Pekikan tangis dan banjir air mata mengalir deras di kampung kami. Bapak pergi. Semua keluarga yang di rantau pulang untuk melihat prosesi pemakaman bapak. Cuaca dari pagi hari mendung, pada siang hari turun hujan. Menurut orang kampung, alam merasa sedih karena bapak pergi. Prosesi pemakaman baru selesai setelah shalat Ashar. Kami pulang.

Pada malamnya hari seperti adat di kampung kami melakukan pengajian hari pertama, berlanjut dengan mengaji hari kedua, mengaji hari ke ketiga, mengaji hari ke tujuh, mengaji hari ke sepuluh, duapuluh, tigapuluh , mengaji hari ke 40, sampai dengan mengaji hari ke seratus.

Sementara itu, Aku masih dalam keadaan terpuruk dan belum bisa menerima kepergian bapak waktu itu. Aku tidak percaya bahwa bapak sudah tiada. Aku masih sering berlari ke kamar beliau dan memanggil bapak untuk meminta uang jajan. Setiap kali masuk kamar bapak, aku hanya menemukan bayangan bapak yang sedang tidur. Tapi kesedihan perlahan lahan hilang, karena rutinitas sekolah yang aku jalani.

Setelah 3 bulan bapak pergi, ekonomi keluarga kami terpuruk. Ibu sudah tidak memiliki apa apa lagi untuk membiayai sekolah aku dan adik ku yang sedang duduk di kelas 5 SD. Ibu pasrah, dan tidak menemukan solusi untuk melanjutkan pendidikan ku. Sampai suatu saat aku sering tidak masuk sekolah karena tidak ada biaya untuk berangkat. Tapi Allah s.w.t Maha Penyayang. Allah mengetuk pintu hati kakak ku untuk menggunakan kendaraanya supaya aku bisa “mengojek” untuk biaya sekolah ku.

Mulai bulan Desember 2007, aku mengojek di Pasar Minggu Guguak setiap hari Minggu. Aktivitas mengojek aku lakukan sampai dengan aku tamat SMP. Penghasilan ku setiap hari Minggu tidak menentu, kadang 40 Ribu, kadang 50 ribu. Penghasilan itu aku bagi 3, untuk ibu, adik dan aku. Dengan uang itulah kami bisa makan dan aku bisa melanjutkan sekolah. Tidak peduli lauk apa yang dimasak oleh Ibu, yang penting kami bisa makan. Kadang kami hanya makan dengan garam, kecap bahkan pernah dengan nasi putih saja.Maaf air mata ku menetes ketika menulis ini.

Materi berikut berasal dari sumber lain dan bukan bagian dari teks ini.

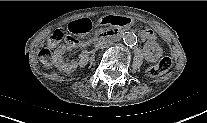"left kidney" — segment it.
<instances>
[{"label":"left kidney","instance_id":"1","mask_svg":"<svg viewBox=\"0 0 207 123\" xmlns=\"http://www.w3.org/2000/svg\"><path fill=\"white\" fill-rule=\"evenodd\" d=\"M146 60H148V61H155V60H157L158 58H159V56H160V54L158 53V54H155L154 56L152 55V53L151 52H149V51H146Z\"/></svg>","mask_w":207,"mask_h":123}]
</instances>
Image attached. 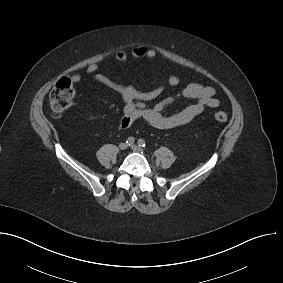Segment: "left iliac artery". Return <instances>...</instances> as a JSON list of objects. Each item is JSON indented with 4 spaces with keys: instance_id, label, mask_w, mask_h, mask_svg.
Here are the masks:
<instances>
[{
    "instance_id": "44dca946",
    "label": "left iliac artery",
    "mask_w": 283,
    "mask_h": 283,
    "mask_svg": "<svg viewBox=\"0 0 283 283\" xmlns=\"http://www.w3.org/2000/svg\"><path fill=\"white\" fill-rule=\"evenodd\" d=\"M138 144L139 146H142V147L146 146V142L143 139H138Z\"/></svg>"
}]
</instances>
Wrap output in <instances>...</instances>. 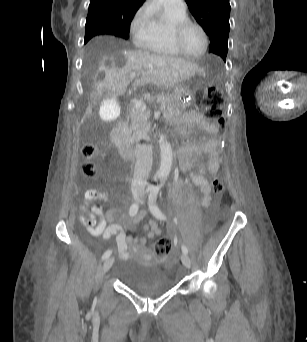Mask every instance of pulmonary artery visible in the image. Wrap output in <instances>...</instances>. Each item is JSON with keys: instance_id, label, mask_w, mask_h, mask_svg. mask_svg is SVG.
I'll list each match as a JSON object with an SVG mask.
<instances>
[{"instance_id": "e3ab8cb5", "label": "pulmonary artery", "mask_w": 307, "mask_h": 342, "mask_svg": "<svg viewBox=\"0 0 307 342\" xmlns=\"http://www.w3.org/2000/svg\"><path fill=\"white\" fill-rule=\"evenodd\" d=\"M164 10L183 12L187 9L186 1H160Z\"/></svg>"}]
</instances>
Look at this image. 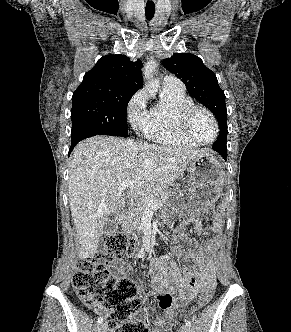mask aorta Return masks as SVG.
Here are the masks:
<instances>
[{
    "label": "aorta",
    "mask_w": 291,
    "mask_h": 332,
    "mask_svg": "<svg viewBox=\"0 0 291 332\" xmlns=\"http://www.w3.org/2000/svg\"><path fill=\"white\" fill-rule=\"evenodd\" d=\"M156 67V62L154 60L148 61L143 68V79L146 84V88L150 93H154L156 91V85L153 82V72Z\"/></svg>",
    "instance_id": "obj_1"
}]
</instances>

Sungguh kehidupan yang sangat sulit kala itu.

Pada hari libur panjang sekolah, misalnya kenaikin kelas, aku ikut dengan paman ku sebagai buruh proyek. Waktu itu aku ikut di Tabek (Kolam) Panjang. 2 Minggu aku bekerja sebagai buruh proyek disana sampai waktu sekolah datang lagi. Begitulah rutintas ku sampai tahun 2009.

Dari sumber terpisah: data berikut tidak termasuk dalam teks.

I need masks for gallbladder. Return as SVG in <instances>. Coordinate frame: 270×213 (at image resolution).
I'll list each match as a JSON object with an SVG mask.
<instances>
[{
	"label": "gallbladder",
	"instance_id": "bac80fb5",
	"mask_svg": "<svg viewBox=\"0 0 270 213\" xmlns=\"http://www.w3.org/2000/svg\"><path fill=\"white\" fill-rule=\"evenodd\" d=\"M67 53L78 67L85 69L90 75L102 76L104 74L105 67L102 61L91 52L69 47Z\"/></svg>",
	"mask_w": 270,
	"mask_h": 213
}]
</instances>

Pada bulan Mei 2009, aku berhasil menyelesaikan pendidikan SMP. Sebuah kebahagian yang berujung dilema berat. Aku bahagia karena akhirnya bisa menyelesaikan pendidikan SMP. Namun dilema datang karena ibu menyerah tidak mampu untuk membiayai aku jika ingin melanjutkan pendidikan SMA.

Aku tetap ingin bersekolah, tapi ibu tetap menolak. Sampai akhirnya aku datang kepada kakak bapak untuk membantu biaya pertama ku masuk SMA. Dan aku mendapatkan bantuannnya.

Kemudian masalah baru datang lagi. Sebuah ujian hidup yang berat. Kakak ku yang biasanya meminjami motor untuk mengojek, sudah tidak mau lagi meminjami motornya karena dia berkelahi dengan ibu. Aku tentu saja berpihak kepada ibu, karena memang kakak aku yang satu itu kurang ajar. Saya pukuli dia habis-habisan sampai pergi dari rumah.

Sekolah Menengah Atas sudah dimulai, tapi aku tidak punya penghasilan untuk berangkat ke sekolah. Setiap pagi ibu harus berjalan ke sana ke mari untuk mendapatkan pinjaman dari tetangga supaya aku dan adik ku bisa berangkat sekolah. Kadang ibu dipinjami oleh tetangga, kadang juga dimarahi karena meminjam uang terus. Uang yang ibu dapatkan dari tetangga hanya cukup untuk ongkos kami berangkat sekolah. Pulang sekolah aku menumpang motor dengan teman, sedangkan adik ku berjalan kaki. Ketika sampai di rumah, kadang kami juga tidak mendapatkan sepiring nasi untuk dimakan,  Karena ibu tidak punya uang dan tidak mendapatkan pekerjaan. Pada malam harinya kami baru makan. Entah kepada siapa lagi ibu meminjam uang untuk mendapatkan sepiring nasi itu, aku tidak tau. Walaupun hanya semangkuk sambal, kami tetap lahap menikmatinya. (Setelah aku kuliah, aku baru tau kalau ibu menangis dimarahi oleh tetangga karena meminjam uang itu.

Setelah satu bulan aku tidak mengojek, tetangga disebelah rumah ku meminjami motor untuk aku mengojek. Aku sangat senang karena bisa mendapatkan penghasilan lagi, melanjutkan sekolah dan bisa membantu ibu memenuhi kebutuhannya.

Aku kembali mengojek, ketika SMA penghasilan ku yang awalnya hanya 40 sampai 50 ribu meningkat menjadi 60 sampai 80 ribu. Setiap hari Minggu aku jalani dengan mengojek sampai dengan siang hari. Karena aku hanya dipinjami motor sampai pukul 2 siang. Karena orang yang punya motor juga butuh untuk mencari rumput untuk makan binatang ternaknya.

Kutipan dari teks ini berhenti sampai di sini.